By chipping away at one of the three proteins that make up the protective shell called the capsid of natural adeno-associated viruses (AAV), the researchers made the capsids with unique abilities that could lead to a better drug delivery system.

AAVs are about 25 nanometers and contain a single strand of DNA inside tough capsids that consist of a mosaic of proteins known as VP1, VP2 and VP3. AAVs are often used to deliver gene-therapy payloads.

However, it is unknown how AAV capsids physically reconfigure themselves when triggered by external stimuli.

“This virus has intrinsic peptide [small protein] domains hidden inside the capsid,” Rice bioengineer Junghae Suh said in a statement. “When the virus infects a cell, it senses the low pH and other endosomal factors, and these peptide domains pop out onto the surface of the virus capsid.

“This conformational change, which we termed an 'activatable peptide display,' is important for the virus because the externalized domains break down the endosomal membrane and allow the virus to escape into the cytoplasm,” she added. “In addition, nuclear localization sequences in those domains allow the virus to transit into the nucleus. We believed we could replace that functionality with something else.”

The researchers believe that the mutant AAVs can become biocomputing nanoparticles that can detect and process environmental inputs and produce controllable outputs, with the modified capsids being the initial step.

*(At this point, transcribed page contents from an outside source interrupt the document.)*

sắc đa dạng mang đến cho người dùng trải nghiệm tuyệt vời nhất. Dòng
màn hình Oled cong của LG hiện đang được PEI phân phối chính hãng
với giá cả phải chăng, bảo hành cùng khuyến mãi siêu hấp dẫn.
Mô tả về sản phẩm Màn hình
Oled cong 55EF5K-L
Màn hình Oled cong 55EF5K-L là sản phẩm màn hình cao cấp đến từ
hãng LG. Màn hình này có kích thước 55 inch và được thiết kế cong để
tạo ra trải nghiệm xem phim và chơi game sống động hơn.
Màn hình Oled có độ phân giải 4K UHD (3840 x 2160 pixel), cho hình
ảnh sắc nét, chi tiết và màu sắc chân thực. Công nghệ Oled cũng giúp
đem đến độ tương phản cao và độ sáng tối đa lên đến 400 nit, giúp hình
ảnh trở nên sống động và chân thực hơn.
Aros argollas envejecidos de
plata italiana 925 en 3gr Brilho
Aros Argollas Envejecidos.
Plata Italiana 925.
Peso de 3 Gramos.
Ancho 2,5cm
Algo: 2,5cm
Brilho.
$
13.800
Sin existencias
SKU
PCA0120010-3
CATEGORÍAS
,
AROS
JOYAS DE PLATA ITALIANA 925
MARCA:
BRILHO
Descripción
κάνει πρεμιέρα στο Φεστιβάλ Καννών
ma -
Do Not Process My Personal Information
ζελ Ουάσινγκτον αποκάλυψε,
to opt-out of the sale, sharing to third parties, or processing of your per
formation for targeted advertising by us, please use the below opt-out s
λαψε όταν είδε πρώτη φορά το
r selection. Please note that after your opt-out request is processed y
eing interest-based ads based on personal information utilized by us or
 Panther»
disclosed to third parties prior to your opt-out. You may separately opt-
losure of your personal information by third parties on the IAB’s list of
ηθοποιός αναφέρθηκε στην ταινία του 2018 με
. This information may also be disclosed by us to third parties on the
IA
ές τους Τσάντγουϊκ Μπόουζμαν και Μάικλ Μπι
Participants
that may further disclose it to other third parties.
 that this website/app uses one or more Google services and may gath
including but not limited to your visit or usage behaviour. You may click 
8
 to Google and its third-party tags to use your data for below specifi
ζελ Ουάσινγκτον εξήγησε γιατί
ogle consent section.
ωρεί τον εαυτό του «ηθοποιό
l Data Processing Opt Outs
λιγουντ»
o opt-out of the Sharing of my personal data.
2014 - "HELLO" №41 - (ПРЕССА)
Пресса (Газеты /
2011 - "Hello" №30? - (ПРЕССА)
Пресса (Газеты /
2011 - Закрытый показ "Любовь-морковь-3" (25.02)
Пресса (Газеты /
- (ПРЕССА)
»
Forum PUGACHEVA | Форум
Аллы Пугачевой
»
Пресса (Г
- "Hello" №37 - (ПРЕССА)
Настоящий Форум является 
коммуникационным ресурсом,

Despite being unable to make a capsid on its own both VP1 and VP2 can be triggered to expose their functional peptides.

Shorter VP3s can form capsids by themselves, but do not display peptides. In natural AAVs, VP3 proteins outnumber each of their compadres 10-to-1, which limits the number of peptides that can be exposed.

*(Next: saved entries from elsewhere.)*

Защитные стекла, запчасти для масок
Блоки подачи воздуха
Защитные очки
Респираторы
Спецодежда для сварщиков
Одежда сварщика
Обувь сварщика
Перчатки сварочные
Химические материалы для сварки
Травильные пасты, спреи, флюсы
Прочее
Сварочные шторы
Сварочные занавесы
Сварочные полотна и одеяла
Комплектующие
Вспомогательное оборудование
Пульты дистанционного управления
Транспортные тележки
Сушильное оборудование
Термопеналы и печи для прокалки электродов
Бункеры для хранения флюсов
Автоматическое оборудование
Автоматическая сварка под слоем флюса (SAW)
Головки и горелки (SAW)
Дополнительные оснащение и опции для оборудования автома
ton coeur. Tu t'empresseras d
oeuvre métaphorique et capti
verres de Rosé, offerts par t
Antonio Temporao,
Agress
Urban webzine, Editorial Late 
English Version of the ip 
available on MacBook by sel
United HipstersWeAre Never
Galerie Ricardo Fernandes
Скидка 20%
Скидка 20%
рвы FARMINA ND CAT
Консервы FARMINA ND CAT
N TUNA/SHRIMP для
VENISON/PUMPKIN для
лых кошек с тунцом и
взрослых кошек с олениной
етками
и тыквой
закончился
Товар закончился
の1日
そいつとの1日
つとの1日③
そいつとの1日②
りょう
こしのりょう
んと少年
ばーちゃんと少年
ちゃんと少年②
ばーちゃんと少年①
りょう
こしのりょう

The researchers truncated VP2 and synthesized mosaic capsids with VP3 to alter the number of exposed peptides. They then inserted a common hexahistidine tag that made it easy to monitor the surface display of the peptide region.

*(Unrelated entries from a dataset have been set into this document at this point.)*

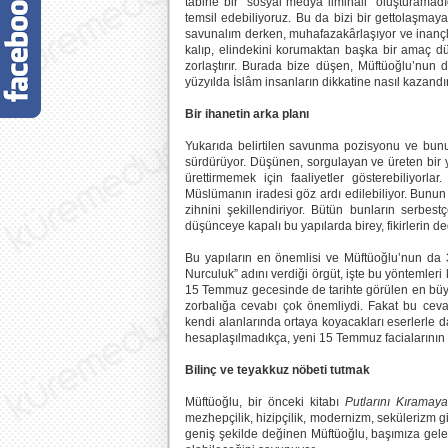
tabirle bir “sosyal medya ilmihali” oluşturamad
temsil edebiliyoruz. Bu da bizi bir gettolaşmay
savunalım derken, muhafazakârlaşıyor ve inançl
kalıp, elindekini korumaktan başka bir amaç 
zorlaştırır. Burada bize düşen, Müftüoğlu’nun d
yüzyılda İslâm insanların dikkatine nasıl kazandır
Bir ihanetin arka planı
Yukarıda belirtilen savunma pozisyonu ve bu
sürdürüyor. Düşünen, sorgulayan ve üreten bir
ürettirmemek için faaliyetler gösterebiliyorl
Müslümanın iradesi göz ardı edilebiliyor. Bunun y
zihnini şekillendiriyor. Bütün bunların serbestç
düşünceye kapalı bu yapılarda birey, fikirlerin d
Bu yapıların en önemlisi ve Müftüoğlu’nun da 30
Nurculuk” adını verdiği örgüt, işte bu yöntemleri 
15 Temmuz gecesinde de tarihte görülen en büyük
zorbalığa cevabı çok önemliydi. Fakat bu cevabı
kendi alanlarında ortaya koyacakları eserlerle d
hesaplaşılmadıkça, yeni 15 Temmuz faciaların
Bilinç ve teyakkuz nöbeti tutmak
Müftüoğlu, bir önceki kitabı
Putlarını Kıramaya
mezhepçilik, hizipçilik, modernizm, sekülerizm gib
geniş şekilde değinen Müftüoğlu, başımıza gel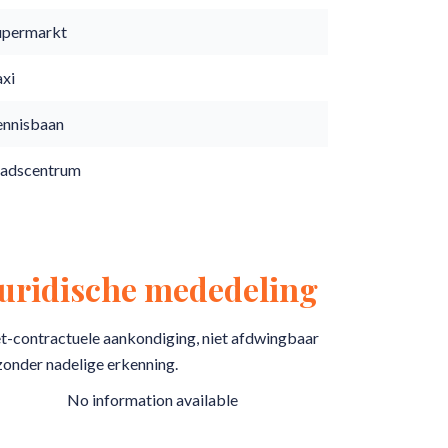
upermarkt
axi
ennisbaan
tadscentrum
Juridische mededeling
t-contractuele aankondiging, niet afdwingbaar
zonder nadelige erkenning.
No information available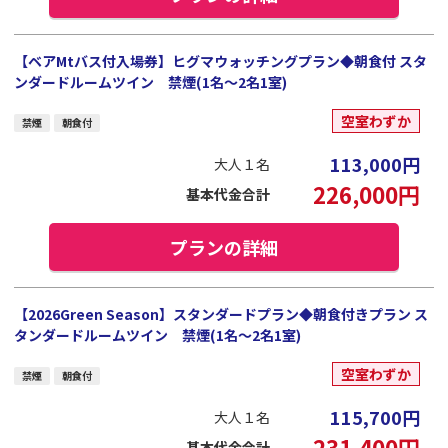
【ベアMtバス付入場券】ヒグマウォッチングプラン◆朝食付 スタ
ンダードルームツイン 禁煙(1名～2名1室)
空室わずか
禁煙
朝食付
113,000
円
大人１名
226,000
円
基本代金合計
プランの詳細
【2026Green Season】スタンダードプラン◆朝食付きプラン ス
タンダードルームツイン 禁煙(1名～2名1室)
空室わずか
禁煙
朝食付
115,700
円
大人１名
231,400
円
基本代金合計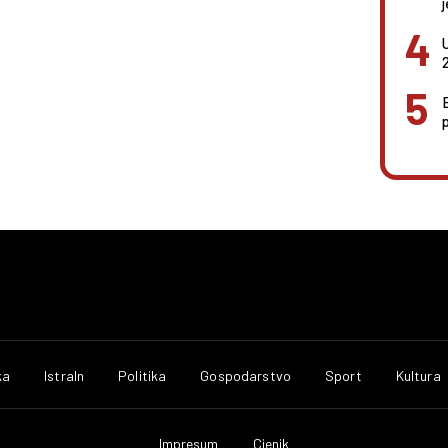
ka
IstraIn
Politika
Gospodarstvo
Sport
Kultura
Impresum
Cjenik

“We wanted to boost the protein's activable property beyond what occurs in the native virus capsid,” Rice graduate student Nicole Thadani said in a statement. “Rather than displaying just five copies of the peptide per capsid, now we may be able to display 20 or 30 and get more of the bioactivity that we want.”

The researchers then made a truncated VP2 able to form a capsid on its own.

“We chopped down that VP2 component enough to form what we call a homomeric capsid, where the entire capsid is made up of just that mutant subunit,” Suh said. “That gave us viruses that appear to have peptide 'brushes' that are always on the surface.

“A viral structure like that has never been seen in nature,” she added. “We got a particle with this peptide brush, with loose ends everywhere. Now we want to know if we can use these loose ends to attach other things or carry out other functions.”

Homomeric AAVs can display as many as 60 peptides, while mosaic AAVs could be programmed to respond to stimuli specific to particular cells or tissues and display a smaller desired number of peptides.

“Viruses have evolved to invade cells very effectively,” Suh said. “We want to use our virus as a nanoparticle platform to deliver protein- or peptide-based therapeutics more efficiently into cells.

“We want to harness what nature has already created, tweak it a little bit and use it for our purposes,” she added.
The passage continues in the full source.